Interview with Melanie Cheng

By Davina Abigail

Melanie Cheng is a Melbourne-based, award-winning writer and general practitioner of Chinese-Australian descent. Her short story collection, Australia Day (2017), won the 2018 Victorian Premier’s Literary Award for Fiction. Her debut novel, Room for a Stranger (2019), was shortlisted for the 2020 NSW Premier’s Multicultural Award and longlisted for the 2020 Miles Franklin Award. Cheng has also appeared in journalism outlets such as The Guardian, The Age, and The Griffith Review. She was also a health columnist for The Saturday Paper in 2021. Her latest book, The Burrow (2024) was shortlisted for the 2025 Victorian Premier’s Literary Award for Fiction.  

 

The Burrow is a story about how a family deals with grief years after the death of their baby, Ruby.

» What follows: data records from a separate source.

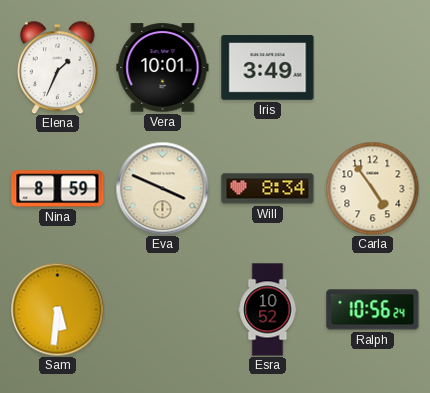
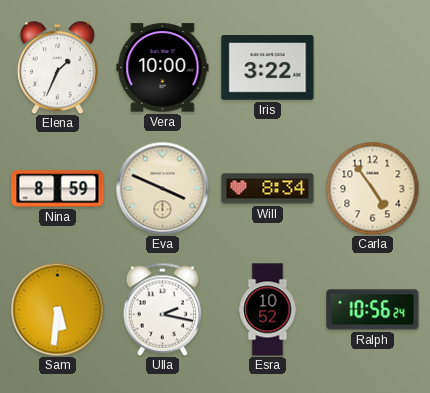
Vera: 10:01 -> 10:00
Iris: 3:49 -> 3:22
Ulla: none -> 2:17
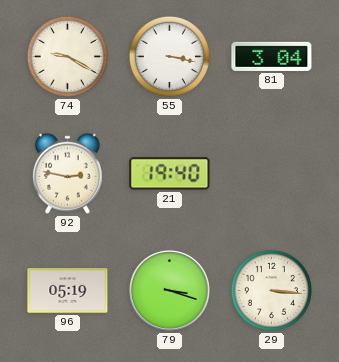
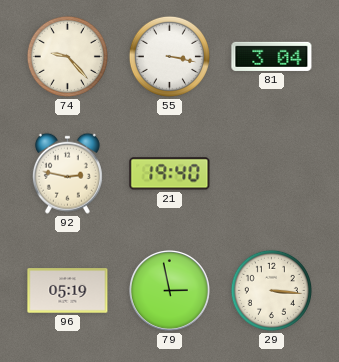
74: 9:20 -> 9:23
79: 3:18 -> 2:58
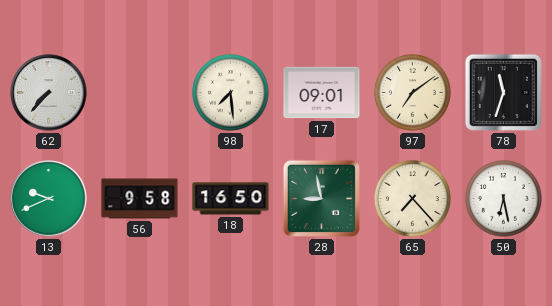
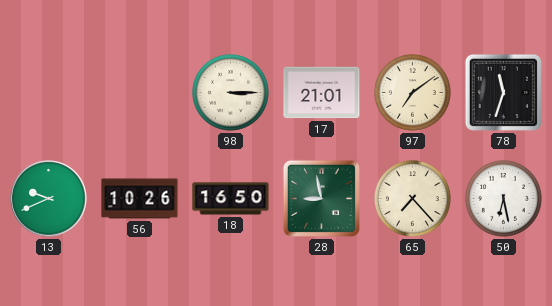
62: 7:37 -> none
98: 7:29 -> 3:15
17: 09:01 -> 21:01
56: 9:58 -> 10:26
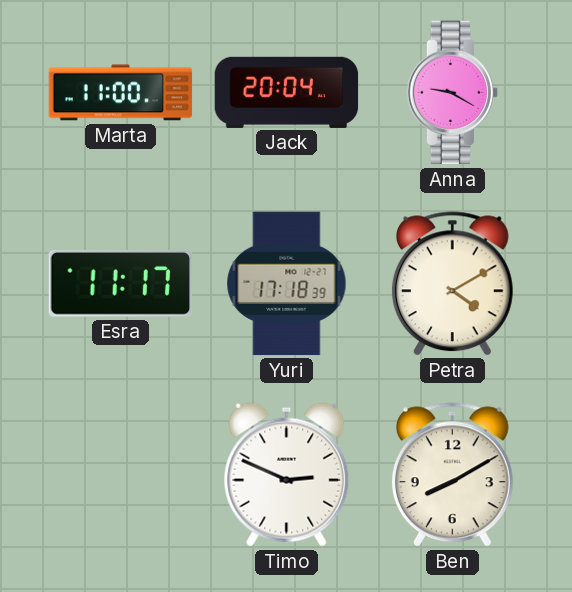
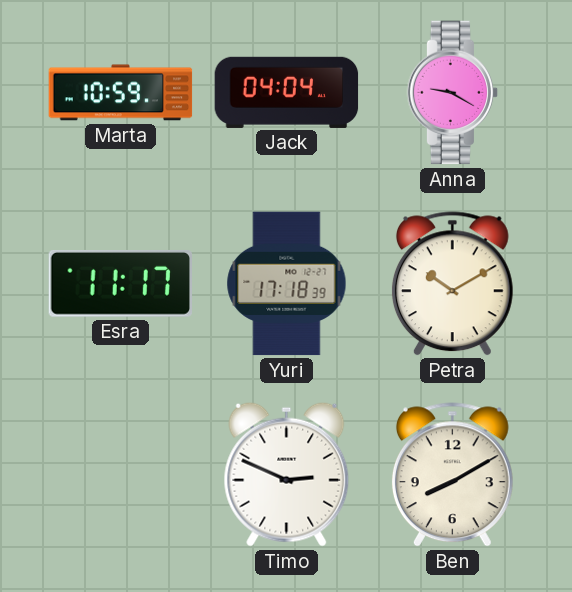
Marta: 11:00 -> 10:59
Jack: 20:04 -> 04:04
Petra: 4:10 -> 10:10
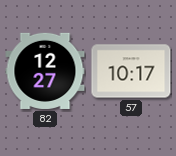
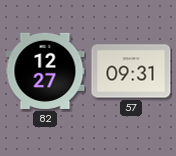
57: 10:17 -> 09:31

It showcases the strain in the family that is now challenged by the arrival of a new pet rabbit, and on top of that, the kids’ grandmother, Pauline, who is crashing in their house until her broken arm gets better.  

We know that this story came to you during a writing slump in the middle of the pandemic, which one came to you first, Was it the plot or a character you built the story around?  

 

I’ve always come to a story really with a premise, rather than characters. With my first novel Room for a Stranger, it was this homeshare arrangement between an elderly woman and an international student. I just thought that it was a really interesting, unlikely kind of pairing in a domestic setting, then the characters came from there.  

 

With The Burrow, I’ve had this idea for a story about a family that was dealing with a sudden accidental loss. We so often hear of stories from that acute phase of grief, and this story is meant to show you how the family functions years after the incident. What’s interesting to me, especially as a working GP and seeing patients in the longer aftermath of the loss, is that difficulty when the world has moved forward but they’re still, you know, intensely grieving and feeling stuck. It was such a sad story that I had some hesitation writing, and it was really only when i took in this rabbit for my family that I became interested in the idea of a family coming together over the shared caring of a pet that I thought: oh, hang on, this can be the softness of the story, one that will counter the darkness of the grief. 

 

This book shows people dealing with grief in different ways and at a different pace. How did you approach characters dealing with preemptive guilt from that? Like how Pauline immediately hops on a cruise after the incident and not being able to explain herself.  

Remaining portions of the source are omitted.